*** Opening MATERIAL PROVIDED ***

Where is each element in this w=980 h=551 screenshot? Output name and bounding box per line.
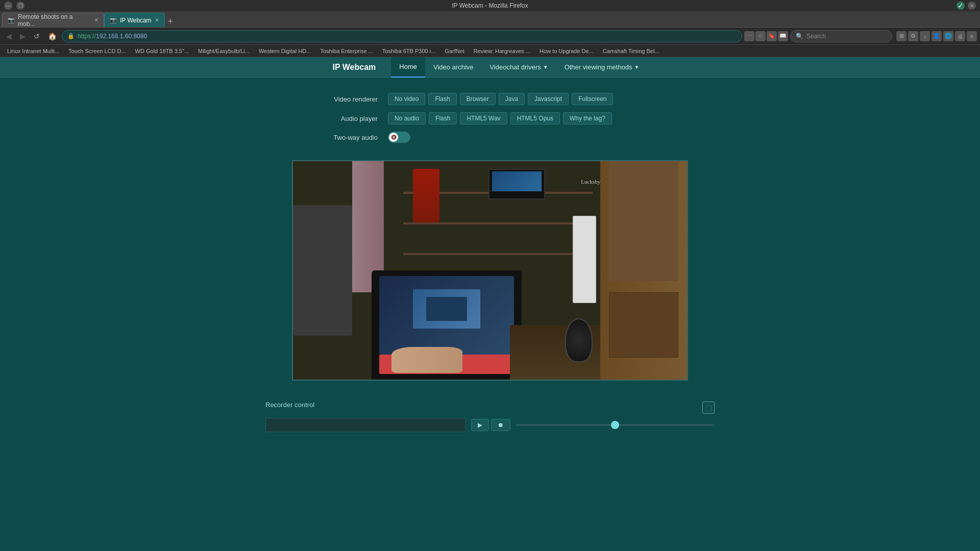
two-way-audio-toggle-container: 🔇 xyxy=(388,132,410,143)
tab-close-2[interactable]: ✕ xyxy=(155,17,159,23)
other-viewing-label: Other viewing methods xyxy=(565,63,632,71)
tab-favicon-1: 📷 xyxy=(8,17,15,23)
audio-html5-opus-btn[interactable]: HTML5 Opus xyxy=(510,112,560,124)
bookmark-4[interactable]: Milight/Easybulb/Li... xyxy=(194,47,254,55)
recorder-buttons: ▶ ⏺ xyxy=(471,419,510,431)
tab-bar: 📷 Remote shoots on a mob... ✕ 📷 IP Webca… xyxy=(0,11,980,28)
bookmark-9[interactable]: Review: Hargreaves ... xyxy=(470,47,534,55)
two-way-audio-toggle[interactable]: 🔇 xyxy=(388,132,410,143)
red-backpack xyxy=(413,169,439,222)
home-button[interactable]: 🏠 xyxy=(45,31,60,41)
two-way-audio-label: Two-way audio xyxy=(311,134,378,141)
audio-why-lag-btn[interactable]: Why the lag? xyxy=(563,112,612,124)
recorder-label: Recorder control xyxy=(265,401,314,409)
search-bar[interactable]: 🔍 Search xyxy=(790,30,892,42)
new-tab-button[interactable]: + xyxy=(165,16,177,27)
video-fullscreen-btn[interactable]: Fullscreen xyxy=(572,93,613,105)
white-rack-scene xyxy=(573,216,596,303)
site-nav-home[interactable]: Home xyxy=(391,57,425,78)
lens-scene xyxy=(565,318,593,362)
back-button[interactable]: ◀ xyxy=(3,31,15,41)
bookmark-8[interactable]: GarfNet xyxy=(440,47,469,55)
content-area: Video renderer No video Flash Browser Ja… xyxy=(0,78,980,453)
toggle-mute-icon: 🔇 xyxy=(391,135,397,140)
search-text: Search xyxy=(806,33,826,40)
toolbar-icon-4[interactable]: 👤 xyxy=(932,31,942,41)
recorder-slider-area xyxy=(516,424,715,426)
url-bar[interactable]: 🔒 https://192.168.1.60:8080 xyxy=(62,30,742,42)
video-browser-btn[interactable]: Browser xyxy=(460,93,496,105)
recorder-btn-1[interactable]: ▶ xyxy=(471,419,489,431)
laptop-screen-content xyxy=(413,289,480,329)
toolbar-icon-7[interactable]: ≡ xyxy=(967,31,977,41)
tab-favicon-2: 📷 xyxy=(110,17,117,23)
cabinet-top xyxy=(609,161,678,281)
bookmark-3[interactable]: WD Gold 18TB 3.5"... xyxy=(131,47,193,55)
video-javascript-btn[interactable]: Javascript xyxy=(528,93,569,105)
nav-icon-reader[interactable]: 📖 xyxy=(778,31,788,41)
toolbar-icons: ⊞ ⚙ ↓ 👤 🌐 🖨 ≡ xyxy=(896,31,977,41)
recorder-input[interactable] xyxy=(265,418,466,432)
wall-text: Lucksby xyxy=(581,179,600,185)
cabinet-scene xyxy=(600,161,687,380)
recorder-slider-track[interactable] xyxy=(516,424,715,426)
bookmark-11[interactable]: Camshaft Timing Bel... xyxy=(599,47,664,55)
toggle-knob: 🔇 xyxy=(389,133,398,142)
tab-label-1: Remote shoots on a mob... xyxy=(18,13,91,28)
audio-player-buttons: No audio Flash HTML5 Wav HTML5 Opus Why … xyxy=(388,112,612,124)
nav-icon-1[interactable]: ⋯ xyxy=(744,31,754,41)
window-close-button[interactable]: ✕ xyxy=(968,2,976,10)
nav-icons: ⋯ ☆ 🔖 📖 xyxy=(744,31,788,41)
tab-remote-shoots[interactable]: 📷 Remote shoots on a mob... ✕ xyxy=(2,13,104,27)
audio-flash-btn[interactable]: Flash xyxy=(429,112,457,124)
audio-player-row: Audio player No audio Flash HTML5 Wav HT… xyxy=(311,112,669,124)
bookmark-10[interactable]: How to Upgrade De... xyxy=(535,47,598,55)
lock-icon: 🔒 xyxy=(67,33,75,39)
tab-ipwebcam[interactable]: 📷 IP Webcam ✕ xyxy=(104,13,165,27)
window-minimize-button[interactable]: — xyxy=(4,2,12,10)
tab-close-1[interactable]: ✕ xyxy=(94,17,99,23)
recorder-btn-2[interactable]: ⏺ xyxy=(491,419,510,431)
nav-icon-2[interactable]: ☆ xyxy=(755,31,766,41)
recorder-bar: ▶ ⏺ xyxy=(265,418,715,432)
hand-scene xyxy=(391,347,462,373)
audio-html5-wav-btn[interactable]: HTML5 Wav xyxy=(460,112,507,124)
site-nav-other-viewing[interactable]: Other viewing methods ▼ xyxy=(556,57,648,78)
nav-bar: ◀ ▶ ↺ 🏠 🔒 https://192.168.1.60:8080 ⋯ ☆ … xyxy=(0,28,980,45)
bookmark-5[interactable]: Western Digital HD... xyxy=(255,47,315,55)
video-renderer-row: Video renderer No video Flash Browser Ja… xyxy=(311,93,669,105)
toolbar-icon-3[interactable]: ↓ xyxy=(920,31,930,41)
bookmark-6[interactable]: Toshiba Enterprise ... xyxy=(316,47,377,55)
video-java-btn[interactable]: Java xyxy=(499,93,525,105)
toolbar-icon-6[interactable]: 🖨 xyxy=(955,31,965,41)
toolbar-icon-5[interactable]: 🌐 xyxy=(943,31,953,41)
reload-button[interactable]: ↺ xyxy=(31,31,43,41)
bookmark-1[interactable]: Linux Intranet Multi... xyxy=(3,47,63,55)
nav-icon-3[interactable]: 🔖 xyxy=(767,31,777,41)
toolbar-icon-1[interactable]: ⊞ xyxy=(896,31,906,41)
two-way-audio-row: Two-way audio 🔇 xyxy=(311,132,669,143)
video-flash-btn[interactable]: Flash xyxy=(428,93,456,105)
laptop-inner-content xyxy=(426,297,467,320)
videochat-dropdown-arrow: ▼ xyxy=(543,64,548,70)
audio-no-audio-btn[interactable]: No audio xyxy=(388,112,426,124)
window-sync-icon: ✓ xyxy=(957,2,965,10)
monitor-on-shelf xyxy=(488,169,545,199)
workshop-scene: Lucksby xyxy=(293,161,687,380)
audio-player-label: Audio player xyxy=(311,115,378,122)
toolbar-icon-2[interactable]: ⚙ xyxy=(908,31,918,41)
videochat-drivers-label: Videochat drivers xyxy=(490,63,541,71)
site-nav-video-archive[interactable]: Video archive xyxy=(425,57,482,78)
recorder-slider-thumb[interactable] xyxy=(611,421,619,429)
external-link-icon[interactable]: ⬚ xyxy=(702,402,715,414)
video-no-video-btn[interactable]: No video xyxy=(388,93,425,105)
bookmark-2[interactable]: Touch Screen LCD D... xyxy=(64,47,130,55)
bookmark-7[interactable]: Toshiba 6TB P300 i... xyxy=(378,47,440,55)
search-icon: 🔍 xyxy=(796,33,803,40)
forward-button[interactable]: ▶ xyxy=(17,31,29,41)
site-nav-videochat-drivers[interactable]: Videochat drivers ▼ xyxy=(482,57,556,78)
window-chrome: — ❐ IP Webcam - Mozilla Firefox ✓ ✕ xyxy=(0,0,980,11)
monitor-screen xyxy=(492,171,541,191)
window-restore-button[interactable]: ❐ xyxy=(16,2,24,10)
recorder-section: Recorder control ⬚ ▶ ⏺ xyxy=(265,391,715,437)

*** Closing MATERIAL PROVIDED ***

_WHAT THE EXERCISE ASKS_
Find and copy each line of the data where "slider" is present.

_RESPONSE TO THE TASK_
recorder-slider-area xyxy=(516,424,715,426)
recorder-slider-track[interactable] xyxy=(516,424,715,426)
recorder-slider-thumb[interactable] xyxy=(611,421,619,429)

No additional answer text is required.